* _Records supplied_:
==============================
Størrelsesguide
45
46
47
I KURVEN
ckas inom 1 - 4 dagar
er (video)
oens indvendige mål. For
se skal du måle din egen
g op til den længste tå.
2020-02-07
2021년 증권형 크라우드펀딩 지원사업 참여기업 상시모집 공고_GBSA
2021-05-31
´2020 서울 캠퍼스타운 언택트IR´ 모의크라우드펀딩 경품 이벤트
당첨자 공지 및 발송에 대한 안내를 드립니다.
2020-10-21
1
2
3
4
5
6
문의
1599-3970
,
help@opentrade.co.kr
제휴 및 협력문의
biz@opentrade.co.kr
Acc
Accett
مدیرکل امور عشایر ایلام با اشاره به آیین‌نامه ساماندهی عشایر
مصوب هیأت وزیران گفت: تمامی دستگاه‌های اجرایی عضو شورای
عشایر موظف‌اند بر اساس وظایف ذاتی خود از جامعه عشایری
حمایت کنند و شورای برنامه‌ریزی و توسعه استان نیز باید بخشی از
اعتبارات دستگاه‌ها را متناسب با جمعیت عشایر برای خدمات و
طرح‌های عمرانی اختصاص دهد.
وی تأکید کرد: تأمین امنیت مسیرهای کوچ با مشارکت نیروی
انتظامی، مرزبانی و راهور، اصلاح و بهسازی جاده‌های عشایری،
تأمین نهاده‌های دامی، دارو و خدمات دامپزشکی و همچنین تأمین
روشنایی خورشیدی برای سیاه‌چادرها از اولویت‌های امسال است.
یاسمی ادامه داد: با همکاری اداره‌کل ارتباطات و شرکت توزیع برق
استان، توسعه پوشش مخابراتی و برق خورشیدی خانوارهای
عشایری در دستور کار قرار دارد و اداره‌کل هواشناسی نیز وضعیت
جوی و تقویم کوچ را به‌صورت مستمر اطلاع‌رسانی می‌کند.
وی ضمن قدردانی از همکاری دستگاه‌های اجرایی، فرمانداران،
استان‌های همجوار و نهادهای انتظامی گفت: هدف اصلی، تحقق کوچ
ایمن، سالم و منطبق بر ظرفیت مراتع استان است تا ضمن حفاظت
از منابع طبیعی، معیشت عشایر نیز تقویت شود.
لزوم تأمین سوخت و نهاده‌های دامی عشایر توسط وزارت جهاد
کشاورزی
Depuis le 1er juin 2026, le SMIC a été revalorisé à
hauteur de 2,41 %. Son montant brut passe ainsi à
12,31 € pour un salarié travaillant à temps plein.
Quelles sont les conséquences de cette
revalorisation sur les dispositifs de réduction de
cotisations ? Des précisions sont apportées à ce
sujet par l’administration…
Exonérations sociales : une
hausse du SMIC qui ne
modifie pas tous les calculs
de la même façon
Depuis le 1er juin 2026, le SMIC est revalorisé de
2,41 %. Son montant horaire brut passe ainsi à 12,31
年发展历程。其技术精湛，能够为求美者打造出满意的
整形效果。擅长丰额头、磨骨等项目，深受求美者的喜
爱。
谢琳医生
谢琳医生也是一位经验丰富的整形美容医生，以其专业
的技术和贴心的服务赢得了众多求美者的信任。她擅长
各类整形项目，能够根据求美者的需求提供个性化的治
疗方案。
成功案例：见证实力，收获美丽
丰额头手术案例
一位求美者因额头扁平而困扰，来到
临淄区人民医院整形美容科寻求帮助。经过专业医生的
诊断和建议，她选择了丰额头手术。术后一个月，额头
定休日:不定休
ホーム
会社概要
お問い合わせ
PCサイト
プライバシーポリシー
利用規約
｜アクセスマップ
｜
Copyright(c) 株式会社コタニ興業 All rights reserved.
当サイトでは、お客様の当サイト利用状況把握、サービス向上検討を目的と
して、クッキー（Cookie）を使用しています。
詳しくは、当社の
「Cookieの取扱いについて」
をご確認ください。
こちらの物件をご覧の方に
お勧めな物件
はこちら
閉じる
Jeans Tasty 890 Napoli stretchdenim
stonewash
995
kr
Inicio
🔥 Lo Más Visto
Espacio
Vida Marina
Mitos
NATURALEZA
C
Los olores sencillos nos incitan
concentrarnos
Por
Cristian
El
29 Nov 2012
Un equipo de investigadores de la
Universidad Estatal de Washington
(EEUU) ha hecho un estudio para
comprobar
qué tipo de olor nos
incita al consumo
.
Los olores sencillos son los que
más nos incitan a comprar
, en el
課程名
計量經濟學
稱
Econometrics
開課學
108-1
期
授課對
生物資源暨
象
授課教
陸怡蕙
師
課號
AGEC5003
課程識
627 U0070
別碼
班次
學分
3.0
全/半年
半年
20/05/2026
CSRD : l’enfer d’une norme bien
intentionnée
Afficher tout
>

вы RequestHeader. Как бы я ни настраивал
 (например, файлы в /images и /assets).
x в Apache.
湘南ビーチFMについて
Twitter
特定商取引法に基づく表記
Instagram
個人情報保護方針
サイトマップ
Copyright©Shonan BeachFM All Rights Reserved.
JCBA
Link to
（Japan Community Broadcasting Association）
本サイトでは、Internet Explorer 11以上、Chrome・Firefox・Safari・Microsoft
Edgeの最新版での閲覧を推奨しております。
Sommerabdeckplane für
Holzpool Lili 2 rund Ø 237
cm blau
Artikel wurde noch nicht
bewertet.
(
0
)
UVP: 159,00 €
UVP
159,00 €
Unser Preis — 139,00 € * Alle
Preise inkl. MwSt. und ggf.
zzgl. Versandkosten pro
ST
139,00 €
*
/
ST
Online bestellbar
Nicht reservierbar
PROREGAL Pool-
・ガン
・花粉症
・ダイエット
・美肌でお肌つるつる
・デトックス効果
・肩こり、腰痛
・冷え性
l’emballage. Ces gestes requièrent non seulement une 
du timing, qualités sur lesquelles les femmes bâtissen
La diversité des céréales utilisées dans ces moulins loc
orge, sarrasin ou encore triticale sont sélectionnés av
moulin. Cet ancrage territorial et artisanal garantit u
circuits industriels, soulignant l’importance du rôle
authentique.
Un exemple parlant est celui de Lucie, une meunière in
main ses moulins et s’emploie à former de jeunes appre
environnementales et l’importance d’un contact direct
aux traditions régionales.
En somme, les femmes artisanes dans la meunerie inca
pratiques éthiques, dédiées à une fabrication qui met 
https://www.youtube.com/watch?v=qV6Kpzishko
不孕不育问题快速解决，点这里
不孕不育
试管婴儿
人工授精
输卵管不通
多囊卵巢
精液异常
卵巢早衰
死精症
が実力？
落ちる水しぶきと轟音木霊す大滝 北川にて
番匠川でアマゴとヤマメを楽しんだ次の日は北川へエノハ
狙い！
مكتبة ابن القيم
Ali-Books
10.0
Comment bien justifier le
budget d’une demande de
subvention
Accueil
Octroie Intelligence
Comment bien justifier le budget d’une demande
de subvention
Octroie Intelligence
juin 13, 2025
==============================
* _Assigned task_: From the listing above, reproduce all the lines exactly.

* _Task result_:
Størrelsesguide
45
46
47
I KURVEN
ckas inom 1 - 4 dagar
er (video)
oens indvendige mål. For
se skal du måle din egen
g op til den længste tå.
2020-02-07
2021년 증권형 크라우드펀딩 지원사업 참여기업 상시모집 공고_GBSA
2021-05-31
´2020 서울 캠퍼스타운 언택트IR´ 모의크라우드펀딩 경품 이벤트
당첨자 공지 및 발송에 대한 안내를 드립니다.
2020-10-21
1
2
3
4
5
6
문의
1599-3970
,
help@opentrade.co.kr
제휴 및 협력문의
biz@opentrade.co.kr
Acc
Accett
مدیرکل امور عشایر ایلام با اشاره به آیین‌نامه ساماندهی عشایر
مصوب هیأت وزیران گفت: تمامی دستگاه‌های اجرایی عضو شورای
عشایر موظف‌اند بر اساس وظایف ذاتی خود از جامعه عشایری
حمایت کنند و شورای برنامه‌ریزی و توسعه استان نیز باید بخشی از
اعتبارات دستگاه‌ها را متناسب با جمعیت عشایر برای خدمات و
طرح‌های عمرانی اختصاص دهد.
وی تأکید کرد: تأمین امنیت مسیرهای کوچ با مشارکت نیروی
انتظامی، مرزبانی و راهور، اصلاح و بهسازی جاده‌های عشایری،
تأمین نهاده‌های دامی، دارو و خدمات دامپزشکی و همچنین تأمین
روشنایی خورشیدی برای سیاه‌چادرها از اولویت‌های امسال است.
یاسمی ادامه داد: با همکاری اداره‌کل ارتباطات و شرکت توزیع برق
استان، توسعه پوشش مخابراتی و برق خورشیدی خانوارهای
عشایری در دستور کار قرار دارد و اداره‌کل هواشناسی نیز وضعیت
جوی و تقویم کوچ را به‌صورت مستمر اطلاع‌رسانی می‌کند.
وی ضمن قدردانی از همکاری دستگاه‌های اجرایی، فرمانداران،
استان‌های همجوار و نهادهای انتظامی گفت: هدف اصلی، تحقق کوچ
ایمن، سالم و منطبق بر ظرفیت مراتع استان است تا ضمن حفاظت
از منابع طبیعی، معیشت عشایر نیز تقویت شود.
لزوم تأمین سوخت و نهاده‌های دامی عشایر توسط وزارت جهاد
کشاورزی
Depuis le 1er juin 2026, le SMIC a été revalorisé à
hauteur de 2,41 %. Son montant brut passe ainsi à
12,31 € pour un salarié travaillant à temps plein.
Quelles sont les conséquences de cette
revalorisation sur les dispositifs de réduction de
cotisations ? Des précisions sont apportées à ce
sujet par l’administration…
Exonérations sociales : une
hausse du SMIC qui ne
modifie pas tous les calculs
de la même façon
Depuis le 1er juin 2026, le SMIC est revalorisé de
2,41 %. Son montant horaire brut passe ainsi à 12,31
年发展历程。其技术精湛，能够为求美者打造出满意的
整形效果。擅长丰额头、磨骨等项目，深受求美者的喜
爱。
谢琳医生
谢琳医生也是一位经验丰富的整形美容医生，以其专业
的技术和贴心的服务赢得了众多求美者的信任。她擅长
各类整形项目，能够根据求美者的需求提供个性化的治
疗方案。
成功案例：见证实力，收获美丽
丰额头手术案例
一位求美者因额头扁平而困扰，来到
临淄区人民医院整形美容科寻求帮助。经过专业医生的
诊断和建议，她选择了丰额头手术。术后一个月，额头
定休日:不定休
ホーム
会社概要
お問い合わせ
PCサイト
プライバシーポリシー
利用規約
｜アクセスマップ
｜
Copyright(c) 株式会社コタニ興業 All rights reserved.
当サイトでは、お客様の当サイト利用状況把握、サービス向上検討を目的と
して、クッキー（Cookie）を使用しています。
詳しくは、当社の
「Cookieの取扱いについて」
をご確認ください。
こちらの物件をご覧の方に
お勧めな物件
はこちら
閉じる
Jeans Tasty 890 Napoli stretchdenim
stonewash
995
kr
Inicio
🔥 Lo Más Visto
Espacio
Vida Marina
Mitos
NATURALEZA
C
Los olores sencillos nos incitan
concentrarnos
Por
Cristian
El
29 Nov 2012
Un equipo de investigadores de la
Universidad Estatal de Washington
(EEUU) ha hecho un estudio para
comprobar
qué tipo de olor nos
incita al consumo
.
Los olores sencillos son los que
más nos incitan a comprar
, en el
課程名
計量經濟學
稱
Econometrics
開課學
108-1
期
授課對
生物資源暨
象
授課教
陸怡蕙
師
課號
AGEC5003
課程識
627 U0070
別碼
班次
學分
3.0
全/半年
半年
20/05/2026
CSRD : l’enfer d’une norme bien
intentionnée
Afficher tout
>

вы RequestHeader. Как бы я ни настраивал
 (например, файлы в /images и /assets).
x в Apache.
湘南ビーチFMについて
Twitter
特定商取引法に基づく表記
Instagram
個人情報保護方針
サイトマップ
Copyright©Shonan BeachFM All Rights Reserved.
JCBA
Link to
（Japan Community Broadcasting Association）
本サイトでは、Internet Explorer 11以上、Chrome・Firefox・Safari・Microsoft
Edgeの最新版での閲覧を推奨しております。
Sommerabdeckplane für
Holzpool Lili 2 rund Ø 237
cm blau
Artikel wurde noch nicht
bewertet.
(
0
)
UVP: 159,00 €
UVP
159,00 €
Unser Preis — 139,00 € * Alle
Preise inkl. MwSt. und ggf.
zzgl. Versandkosten pro
ST
139,00 €
*
/
ST
Online bestellbar
Nicht reservierbar
PROREGAL Pool-
・ガン
・花粉症
・ダイエット
・美肌でお肌つるつる
・デトックス効果
・肩こり、腰痛
・冷え性
l’emballage. Ces gestes requièrent non seulement une 
du timing, qualités sur lesquelles les femmes bâtissen
La diversité des céréales utilisées dans ces moulins loc
orge, sarrasin ou encore triticale sont sélectionnés av
moulin. Cet ancrage territorial et artisanal garantit u
circuits industriels, soulignant l’importance du rôle
authentique.
Un exemple parlant est celui de Lucie, une meunière in
main ses moulins et s’emploie à former de jeunes appre
environnementales et l’importance d’un contact direct
aux traditions régionales.
En somme, les femmes artisanes dans la meunerie inca
pratiques éthiques, dédiées à une fabrication qui met 
https://www.youtube.com/watch?v=qV6Kpzishko
不孕不育问题快速解决，点这里
不孕不育
试管婴儿
人工授精
输卵管不通
多囊卵巢
精液异常
卵巢早衰
死精症
が実力？
落ちる水しぶきと轟音木霊す大滝 北川にて
番匠川でアマゴとヤマメを楽しんだ次の日は北川へエノハ
狙い！
مكتبة ابن القيم
Ali-Books
10.0
Comment bien justifier le
budget d’une demande de
subvention
Accueil
Octroie Intelligence
Comment bien justifier le budget d’une demande
de subvention
Octroie Intelligence
juin 13, 2025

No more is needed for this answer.